Beginning with the first entry, restate the data word for word and leave out the images.

§ **LISTED RECORDS**:
%%

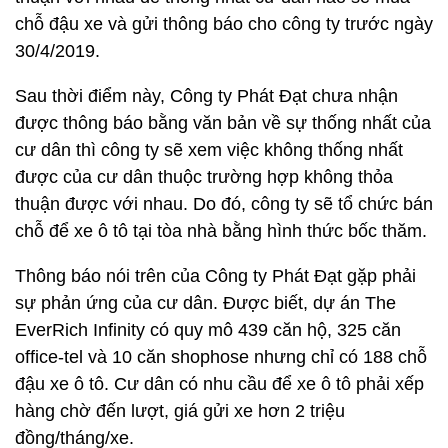
chỗ đậu xe và gửi thông báo cho công ty trước ngày
30/4/2019.
Sau thời điểm này, Công ty Phát Đạt chưa nhận
được thông báo bằng văn bản về sự thống nhất của
cư dân thì công ty sẽ xem việc không thống nhất
được của cư dân thuộc trường hợp không thỏa
thuận được với nhau. Do đó, công ty sẽ tổ chức bán
chỗ để xe ô tô tại tòa nhà bằng hình thức bốc thăm.
Thông báo nói trên của Công ty Phát Đạt gặp phải
sự phản ứng của cư dân. Được biết, dự án The
EverRich Infinity có quy mô 439 căn hộ, 325 căn
office-tel và 10 căn shophose nhưng chỉ có 188 chỗ
đậu xe ô tô. Cư dân có nhu cầu để xe ô tô phải xếp
hàng chờ đến lượt, giá gửi xe hơn 2 triệu
đồng/tháng/xe.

%%

§ **ANSWER SECTION**:
chỗ đậu xe và gửi thông báo cho công ty trước ngày
30/4/2019.
Sau thời điểm này, Công ty Phát Đạt chưa nhận
được thông báo bằng văn bản về sự thống nhất của
cư dân thì công ty sẽ xem việc không thống nhất
được của cư dân thuộc trường hợp không thỏa
thuận được với nhau. Do đó, công ty sẽ tổ chức bán
chỗ để xe ô tô tại tòa nhà bằng hình thức bốc thăm.
Thông báo nói trên của Công ty Phát Đạt gặp phải
sự phản ứng của cư dân. Được biết, dự án The
EverRich Infinity có quy mô 439 căn hộ, 325 căn
office-tel và 10 căn shophose nhưng chỉ có 188 chỗ
đậu xe ô tô. Cư dân có nhu cầu để xe ô tô phải xếp
hàng chờ đến lượt, giá gửi xe hơn 2 triệu
đồng/tháng/xe.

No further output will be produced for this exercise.